A decent company has an insurance for such cases and victims are compensated by the insurance. But, oh, this is Qatar.
Their should be a safety training’s to all who will live there, what is the use of the fire extinguishers if they don’t how to use it…
After having purchased a World Cup with a few bribes here and there, the govt of Qatar has dealt itself a bad hand at lying. Now the world knows qatar has more than enough money to accomplish literally anything. So by not treating the very same workers who are building their show with some human dignity, it is clear the problem is simply that they do not care. As long as it doesn’t make it in the news they are happy to sweep it under the rug.

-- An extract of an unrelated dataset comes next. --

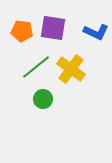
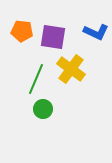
purple square: moved 9 px down
green line: moved 12 px down; rotated 28 degrees counterclockwise
green circle: moved 10 px down
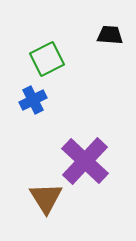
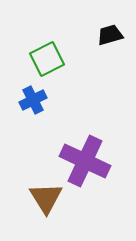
black trapezoid: rotated 20 degrees counterclockwise
purple cross: rotated 18 degrees counterclockwise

This morning I had to “rescue” my maid’s son from the grips of a poorly run cleaning company where he lived, in the SLUM area near Sofitel. NO FOOD, NO WATER. After some negotiation we got his exit permit and I will be sending him home tonight with an air ticket I purchased.
This is a drop in the ocean of the slave labor camps around doha. If your stomach churns at the sight of this injustice, then I suggest we start voicing this concern more energetically. All you have to do is take pictures. Take them all day long. At the end of the day…publish them. Wherever. Facebook, instagram, twitter, google, media outlets.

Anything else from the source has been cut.